MCI, the ISP formerly known as Worldcom, has finally booted off the website hosting spamming tool Send-Safe off its network.
Send-Safe, written and run by Russian Ruslan Ibragimov, is the most popular vehicle used by spammers to distribute unsolicited marketing emails.
The news has been greeted enthusiastically by anti-spam campaigners who had been lobbying MCI to stop hosting the Send-Safe website for some 18 months.
"MCI kicked Send-Safe off its network three days ago but did it rather quietly," said Steve Linford, director or anti-spam lobbyists Spamhaus. "And Send-Safe has since been kicked off three other networks."
According to Linford the MCI snub could be the beginning of the end for Send-Safe.
"It was on MCI for 18 months before being kicked off. Before that they were kicked off four Chinese networks, which is quite an achievement," he said. "No other network in the western world will host Send-Safe because of the illegality of its operations. It's based on hijacking hundreds and thousands of private, virus-infected computers."
The Send-Safe program uses zombie networks of computers infected with viruses such as SoBig and Mydoom, that, without the user's knowledge, send spam to potentially millions of customers worldwide.
MCI has come under a lot of pressure from the anti-spam community to improve its spam problem. Last month SC reported MCI makes $5million a year knowingly hosting spam networks.

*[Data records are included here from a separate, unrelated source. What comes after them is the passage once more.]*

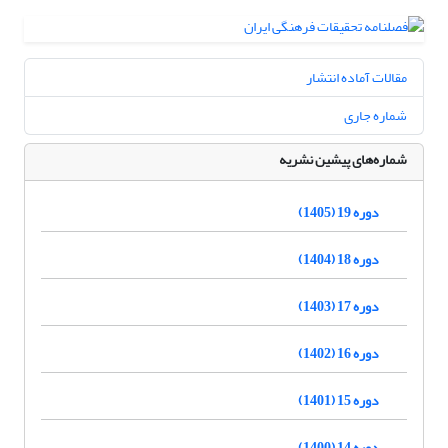
مقالات آماده انتشار
شماره جاری
شماره‌های پیشین نشریه
دوره 19 (1405)
دوره 18 (1404)
دوره 17 (1403)
دوره 16 (1402)
دوره 15 (1401)
دوره 14 (1400)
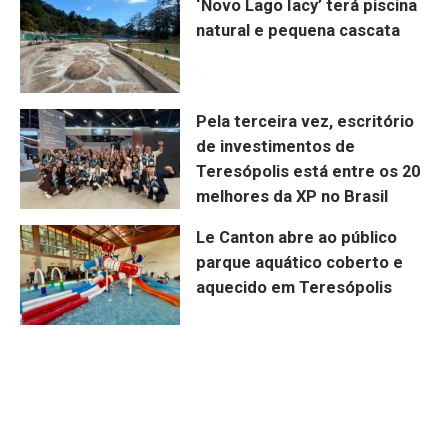
‘Novo Lago Iacy’ terá piscina
natural e pequena cascata
Pela terceira vez, escritório
de investimentos de
Teresópolis está entre os 20
melhores da XP no Brasil
Le Canton abre ao público
parque aquático coberto e
aquecido em Teresópolis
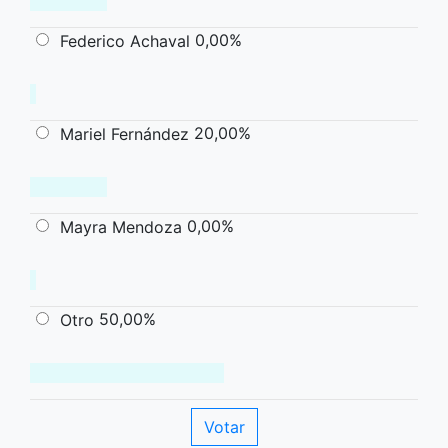
0,00%
Federico Achaval
20,00%
Mariel Fernández
0,00%
Mayra Mendoza
50,00%
Otro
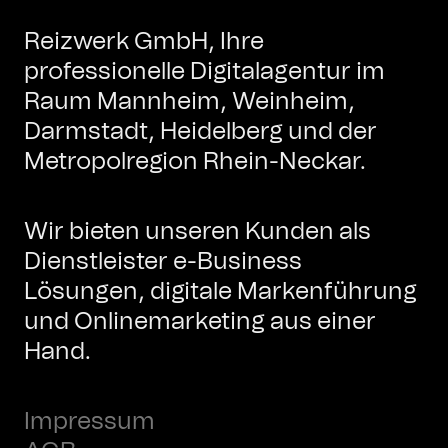
Reizwerk GmbH, Ihre
professionelle Digitalagentur im
Raum Mannheim, Weinheim,
Darmstadt, Heidelberg und der
Metropolregion Rhein-Neckar.
Wir bieten unseren Kunden als
Dienstleister e-Business
Lösungen, digitale Markenführung
und Onlinemarketing aus einer
Hand.
Impressum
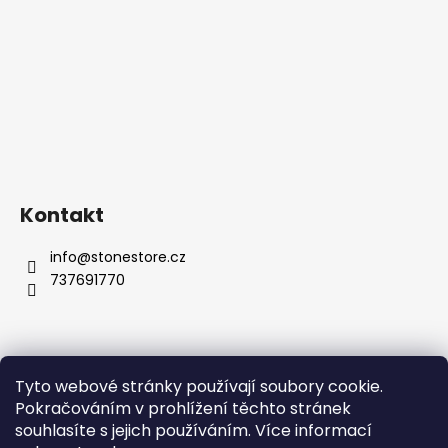
Kontakt
info
@
stonestore.cz
737691770
Tyto webové stránky používají soubory cookie.
Obchodní podmínky
Podmínky ochrany osobních údajů
Pokračováním v prohlížení těchto stránek
Velkoobchod
Kontakty
souhlasíte s jejich používáním. Více informací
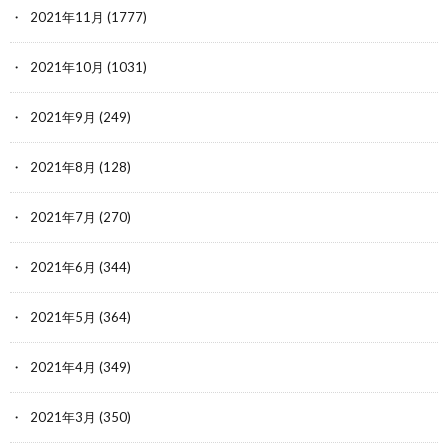
2021年11月
(1777)
2021年10月
(1031)
2021年9月
(249)
2021年8月
(128)
2021年7月
(270)
2021年6月
(344)
2021年5月
(364)
2021年4月
(349)
2021年3月
(350)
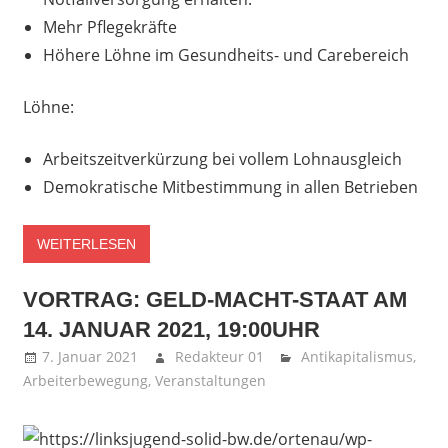
Mehr Pflegekräfte
Höhere Löhne im Gesundheits- und Carebereich
Löhne:
Arbeitszeitverkürzung bei vollem Lohnausgleich
Demokratische Mitbestimmung in allen Betrieben
WEITERLESEN
VORTRAG: GELD-MACHT-STAAT AM
14. JANUAR 2021, 19:00UHR
7. Januar 2021
Redakteur 01
Antikapitalismus
,
Arbeiterbewegung
,
Veranstaltungen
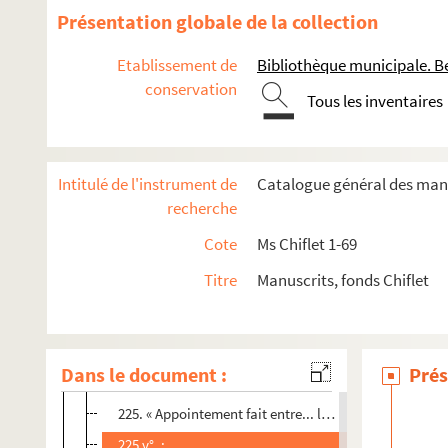
216. ;
Présentation globale de la collection
216 v°. ;
Etablissement de
Bibliothèque municipale. B
217. ;
conservation
Tous les inventaires
217 v°. ;
218. ;
218 v°. ;
Intitulé de l'instrument de
Catalogue général des manu
219. ;
recherche
219 v°. ;
Cote
Ms Chiflet 1-69
220. ;
Titre
Manuscrits, fonds Chiflet
220 v°. « Ferdinand III, 13e empereur de la maison d'Au
222. « Chroniques de tous les roys et comtes et ducs
222 v°. ;
Dans le document :
Prés
223. ;
225. « Appointement fait entre... l'archevesque de Bes
225 v°. ;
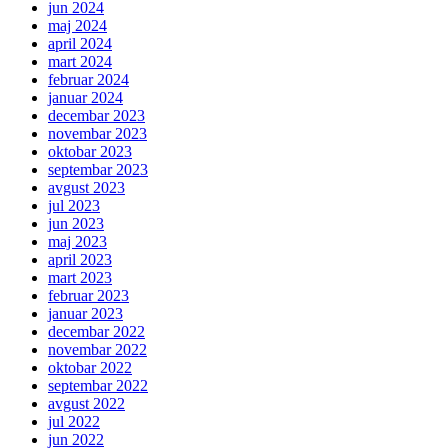
jun 2024
maj 2024
april 2024
mart 2024
februar 2024
januar 2024
decembar 2023
novembar 2023
oktobar 2023
septembar 2023
avgust 2023
jul 2023
jun 2023
maj 2023
april 2023
mart 2023
februar 2023
januar 2023
decembar 2022
novembar 2022
oktobar 2022
septembar 2022
avgust 2022
jul 2022
jun 2022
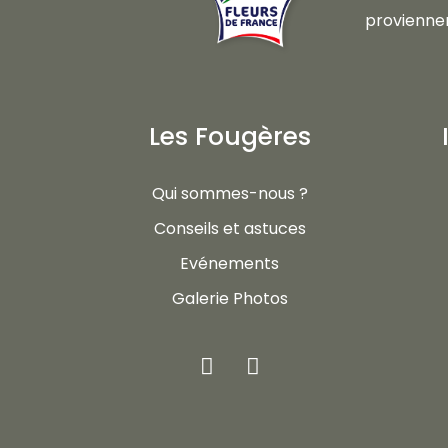
proviennen
Les Fougères
Qui sommes-nous ?
Conseils et astuces
Evénements
Galerie Photos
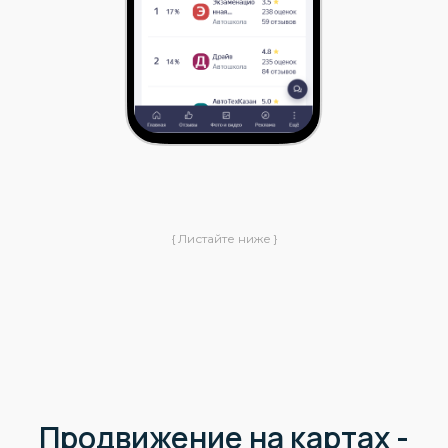
{ Листайте ниже }
Продвижение на картах -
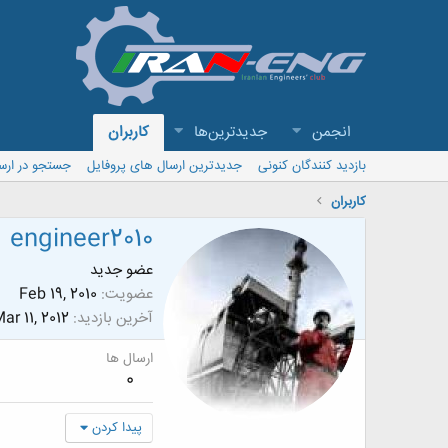
انجمن
جدیدترین‌ها
کاربران
بازدید کنندگان کنونی
جدیدترین ارسال های پروفایل
جستجو در ارس
کاربران
engineer2010
عضو جدید
عضویت
Feb 19, 2010
آخرین بازدید
ar 11, 2012
ارسال ها
0
پیدا کردن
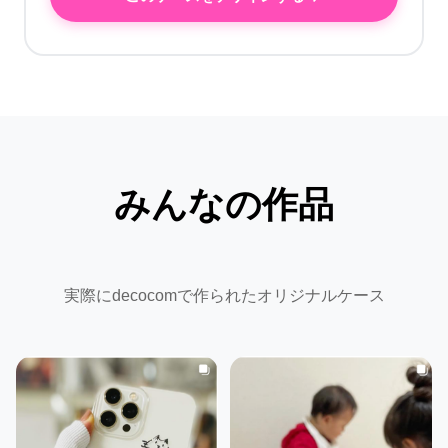
みんなの作品
実際にdecocomで作られたオリジナルケース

Despite its reputation MCI has been the subject of a recent takeover bidding war. In Febraury SC reported MCI had accepted a $6.7 billion bid for the company by telecom leviathan Verizon.
Since the acceptance Qwest, which originally bid $7 billion and was rejected, has renewed its attempts to acquire MCI at the eleventh hour. The anti-spam fraternity has voiced a preference towards Qwest, which it feels has a better anti-spam policy.
In January MCI itself was spending at the sales, forking out some $105 million for security firm Netsec.